== MATERIAL FOR THIS TASK ==
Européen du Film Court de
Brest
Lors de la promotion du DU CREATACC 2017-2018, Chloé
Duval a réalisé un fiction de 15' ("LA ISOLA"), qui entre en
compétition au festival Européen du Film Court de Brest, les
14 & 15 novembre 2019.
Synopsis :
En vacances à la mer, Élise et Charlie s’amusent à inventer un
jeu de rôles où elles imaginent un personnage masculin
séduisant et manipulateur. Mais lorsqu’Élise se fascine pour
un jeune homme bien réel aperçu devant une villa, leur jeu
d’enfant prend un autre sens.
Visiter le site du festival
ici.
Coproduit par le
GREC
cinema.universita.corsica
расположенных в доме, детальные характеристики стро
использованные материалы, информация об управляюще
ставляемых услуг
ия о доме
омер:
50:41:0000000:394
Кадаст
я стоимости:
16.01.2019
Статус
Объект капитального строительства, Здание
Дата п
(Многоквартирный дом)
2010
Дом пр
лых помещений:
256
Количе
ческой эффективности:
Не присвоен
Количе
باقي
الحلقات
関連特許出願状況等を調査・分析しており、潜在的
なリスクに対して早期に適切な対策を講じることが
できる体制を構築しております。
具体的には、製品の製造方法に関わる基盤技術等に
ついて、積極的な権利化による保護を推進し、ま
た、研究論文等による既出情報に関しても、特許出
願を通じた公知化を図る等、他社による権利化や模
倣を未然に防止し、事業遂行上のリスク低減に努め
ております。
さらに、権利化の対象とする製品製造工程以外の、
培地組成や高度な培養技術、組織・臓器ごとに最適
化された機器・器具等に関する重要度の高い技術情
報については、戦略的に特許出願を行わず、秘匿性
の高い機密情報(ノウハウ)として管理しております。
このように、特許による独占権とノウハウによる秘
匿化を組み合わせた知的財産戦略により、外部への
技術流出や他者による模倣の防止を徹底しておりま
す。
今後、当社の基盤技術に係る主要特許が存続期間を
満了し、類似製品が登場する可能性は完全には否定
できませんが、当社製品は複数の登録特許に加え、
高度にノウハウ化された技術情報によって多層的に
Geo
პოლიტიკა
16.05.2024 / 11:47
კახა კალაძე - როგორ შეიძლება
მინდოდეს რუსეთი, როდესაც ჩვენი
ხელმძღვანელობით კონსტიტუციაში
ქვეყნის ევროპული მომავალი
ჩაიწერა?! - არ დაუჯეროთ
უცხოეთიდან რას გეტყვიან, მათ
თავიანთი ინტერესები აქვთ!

== WORK TO BE COMPLETED ==
Search the listing for "festival" and copy each line holding it.

== SOLUTION TO THE EXERCISE ==
compétition au festival Européen du Film Court de Brest, les
Visiter le site du festival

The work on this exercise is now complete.